My stomach ached with the pressure of my impending release, and my balls throbbed, tight against my body and pulsing, thighs tensed and flexing and hurting with exertion. I shook, trembled, and felt a volcanic upwelling begin somewhere in my atoms, in the nuclei of my being. Kyrie sobbed, boneless with orgasmic ecstasy, held up only by my hands as I lost rhythm, and I was gasping for breath, making a sound that was frighteningly like a sob as I crashed into her, harder and harder and harder, her ass shaking with each slapping thrust, her sobs turning to a single drawn-out moan as she began to reach climax yet again. I felt her pussy spasming, her inner muscles beginning to squeeze around me as I felt my balls tighten until they hurt, my cock swelling and throbbing. 

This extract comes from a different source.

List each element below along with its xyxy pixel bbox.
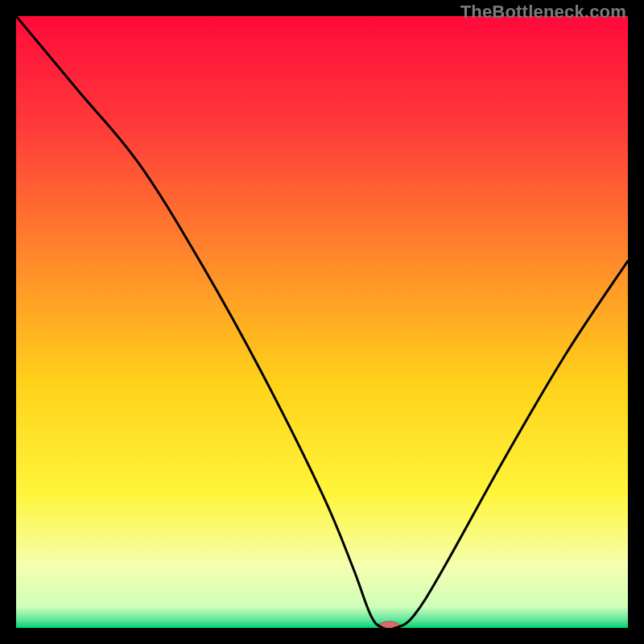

And now I was incapable of even thrusting. All I could do was keep her ass gripped tight against my front and grind into her. My vision twisted and distorted. I saw white. My lungs swelled until I couldn’t breathe, and my vocal chords froze and my stomach lurched and flipped and sank, and my blood sang and my mind wheeled and all the earth spun around us and stopped, halted—

“KYRIE!” I cried her name as I came, my entire being exploding, my heart stopping. 

I felt the relentless gush of seed shoot out of me in spurt after spurt, and now I was pulling out and thrusting in, coming still, coming again, and she was pushing back into me and whimpering my name, and I was coming again, fires of orgasm raging unquenchable inside me, white-hot and catalytic. Those fires congealed and coalesced and turned liquid, rocketed out of my cock and into Kyrie in yet another wracking spasm.

The white-out distortion of my vision cleared, and I was finally able to let Kyrie go. She collapsed forward, rolled to her back, and caught me as I fell, cradled my head against her breast.

I heard her heartbeat, frantic and pattering wildly.

Yet, even as we gasped together for breath, I knew the monster was not yet sated.